EXERCISE DIRECTIONS:
Could you set down the lines below, from the one containing "kan innebära användning" through the final line, exactly as written?

RECORDS:
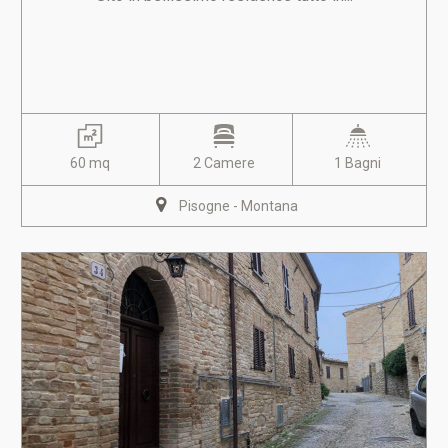
60 mq
2 Camere
1 Bagni
Pisogne - Montana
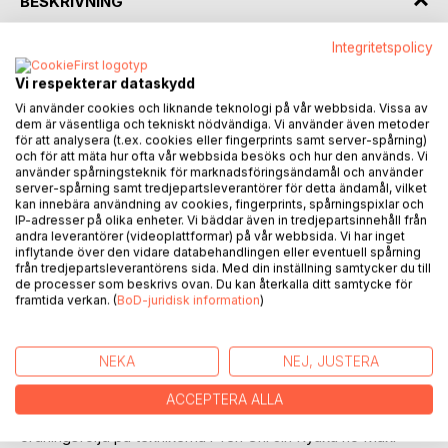
BESKRIVNING
Integritetspolicy
Boken är en guide över grunderna i Bujinkan Budo Taijutsu.
Ett ramverk att hålla sig i. Men det finns även mer att
Vi respekterar dataskydd
hämta, om du väljer det. Den här boken är inte tänkt att
Vi använder cookies och liknande teknologi på vår webbsida. Vissa av
ersätta en instruktör, därför att det helt enkelt inte är
dem är väsentliga och tekniskt nödvändiga. Vi använder även metoder
för att analysera (t.ex. cookies eller fingerprints samt server-spårning)
möjligt. Utgångspunkten har varit att försöka beskriva det
och för att mäta hur ofta vår webbsida besöks och hur den används. Vi
fundamentala som du behöver öva på när du tränar
använder spårningsteknik för marknadsföringsändamål och använder
Bujinkan. Beskrivningar över vad du behöver jobba med,
server-spårning samt tredjepartsleverantörer för detta ändamål, vilket
inte HUR. Din instruktör beskriver hur du ska göra vad,
kan innebära användning av cookies, fingerprints, spårningspixlar och
IP-adresser på olika enheter. Vi bäddar även in tredjepartsinnehåll från
sedan är det upp till dig att göra.
andra leverantörer (videoplattformar) på vår webbsida. Vi har inget
inflytande över den vidare databehandlingen eller eventuell spårning
Bokens rubriker och tekniker är jämförda mot det Japanska
från tredjepartsleverantörens sida. Med din inställning samtycker du till
de processer som beskrivs ovan. Du kan återkalla ditt samtycke för
originalet. Syftet har varit att ligga så nära källan som
framtida verkan. (
BoD-juridisk information
)
möjligt. Ordningen från originalet skiljer sig något åt.
Anledningen är att när originalet skrevs för länge sedan så
användes inte dagens graderingssystem (Kukyu) inom
NEKA
NEJ, JUSTERA
Bujinkan. I syfte att få till ett pedagogiskt upplägg som
kopplar till vad du förväntas kunna till respektive kyugrad
ACCEPTERA ALLA
har ordningen på teknikerna ändrats till viss del. Originalets
ordningsföljd på teknikerna i Ten Chi Jin Ryaku no Maki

SOLUTION:
kan innebära användning av cookies, fingerprints, spårningspixlar och
IP-adresser på olika enheter. Vi bäddar även in tredjepartsinnehåll från
sedan är det upp till dig att göra.
andra leverantörer (videoplattformar) på vår webbsida. Vi har inget
inflytande över den vidare databehandlingen eller eventuell spårning
Bokens rubriker och tekniker är jämförda mot det Japanska
från tredjepartsleverantörens sida. Med din inställning samtycker du till
de processer som beskrivs ovan. Du kan återkalla ditt samtycke för
originalet. Syftet har varit att ligga så nära källan som
framtida verkan. (
BoD-juridisk information
)
möjligt. Ordningen från originalet skiljer sig något åt.
Anledningen är att när originalet skrevs för länge sedan så
användes inte dagens graderingssystem (Kukyu) inom
NEKA
NEJ, JUSTERA
Bujinkan. I syfte att få till ett pedagogiskt upplägg som
kopplar till vad du förväntas kunna till respektive kyugrad
ACCEPTERA ALLA
har ordningen på teknikerna ändrats till viss del. Originalets
ordningsföljd på teknikerna i Ten Chi Jin Ryaku no Maki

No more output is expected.